* **Problem**
Copy out the data below from the line containing "また、バルサTV+には無料で視聴できるコンテンツもありますが、" to the line containing "Идёт загрузка...", both lines included, with all images left out.

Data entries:

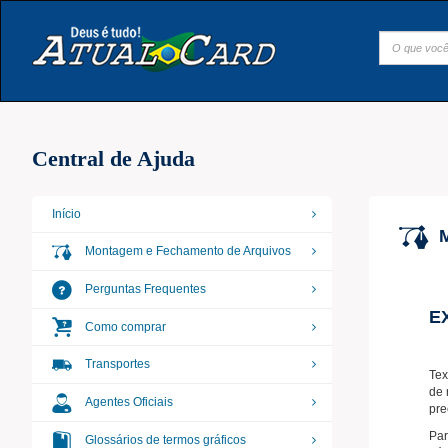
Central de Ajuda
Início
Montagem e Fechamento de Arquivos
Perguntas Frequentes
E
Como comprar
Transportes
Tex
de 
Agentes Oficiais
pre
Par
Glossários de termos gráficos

---

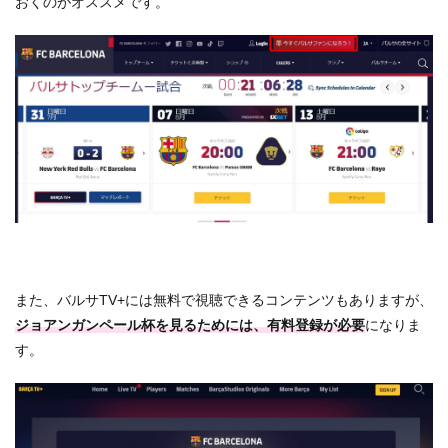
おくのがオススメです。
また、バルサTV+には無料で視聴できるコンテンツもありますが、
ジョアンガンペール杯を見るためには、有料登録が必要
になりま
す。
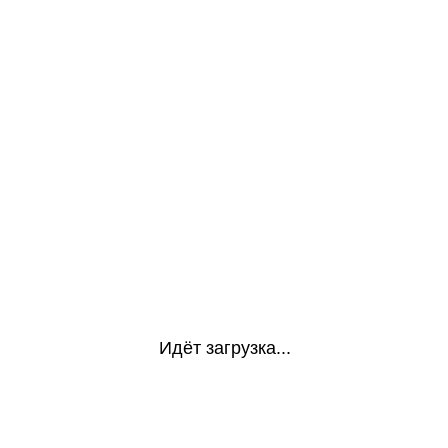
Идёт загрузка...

* **Task solution**
また、バルサTV+には無料で視聴できるコンテンツもありますが、
ジョアンガンペール杯を見るためには、有料登録が必要
になりま
す。
Идёт загрузка...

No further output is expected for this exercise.